How much can you do without harming yourself or your baby? What’s the best exercise for pregnant women? Our doctors have answered all these questions and more here.

Don’t toss and turn

If you can’t sleep, get up and read in another room for a while, until you start to feel drowsy. Lying awake and staring at the ceiling will just make you more anxious about not being able to drop off.

Don’t nap for too long

If you feel sleepy during the day, it’s fine to take a little nap. However, try not to let them go on too long, as this will mean you won’t be sleepy later.

How can our doctors help?

If self-care doesn’t get rid of your insomnia, our doctors can recommend effective treatment options. Often, these will be aimed at treating the underlying cause of your insomnia. Sleeping tablets are usually only prescribed as a last resort, or a short term solution until proper treatment can begin.
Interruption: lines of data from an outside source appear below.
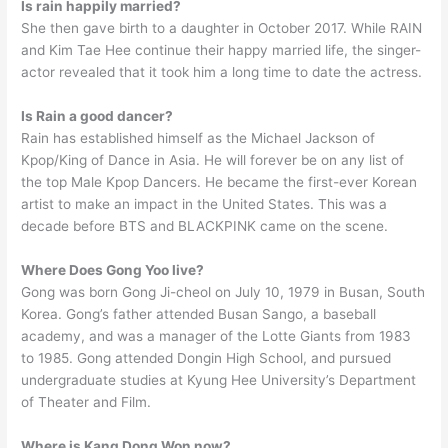
Is rain happily married?
She then gave birth to a daughter in October 2017. While RAIN
and Kim Tae Hee continue their happy married life, the singer-
actor revealed that it took him a long time to date the actress.
Is Rain a good dancer?
Rain has established himself as the Michael Jackson of
Kpop/King of Dance in Asia. He will forever be on any list of
the top Male Kpop Dancers. He became the first-ever Korean
artist to make an impact in the United States. This was a
decade before BTS and BLACKPINK came on the scene.
Where Does Gong Yoo live?
Gong was born Gong Ji-cheol on July 10, 1979 in Busan, South
Korea. Gong’s father attended Busan Sango, a baseball
academy, and was a manager of the Lotte Giants from 1983
to 1985. Gong attended Dongin High School, and pursued
undergraduate studies at Kyung Hee University’s Department
of Theater and Film.
Where is Kang Dong Won now?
As an example, if anxiety about your pregnancy is stopping you from sleeping, our doctors can refer you to a mental health specialist for cognitive behavioural therapy (CBT). Here, you’ll learn how to manage your feelings and stop them getting in the way of your sleep.

You can book an appointment 7 days a week and see a doctor online from the comfort of your own home.

Can insomnia in pregnancy harm your baby?

While not being able to sleep can be very frustrating for you, insomnia itself won’t harm your baby.

However, the effects of insomnia can make it difficult for you to concentrate and stay alert during the day, which increases your risk of accidents, such as a fall. This sort of accident could pose a risk to your baby’s health, so it’s important to deal with insomnia as soon as you notice the symptoms.

Will sleeping tablets work?

While it may be tempting to try an over-the-counter solution to your insomnia, this is a poor substitute for seeing a doctor. You have to be sure the pharmacist is aware you are pregnant as some medications may not be advised in pregnancy.

Sleeping pills won’t fix your insomnia in the long term.

They are rarely used in pregnancy but clinicians have to weigh up the benefits against the risks.

In fact, they may have side effects that could make you feel even worse. Even if it feels like they’re working, all they’ll do is mask the real underlying cause of your sleeplessness, leaving it untreated and potentially getting worse.

Don’t forget that it’s also always a good idea to speak to a doctor before taking any new medication while you’re pregnant.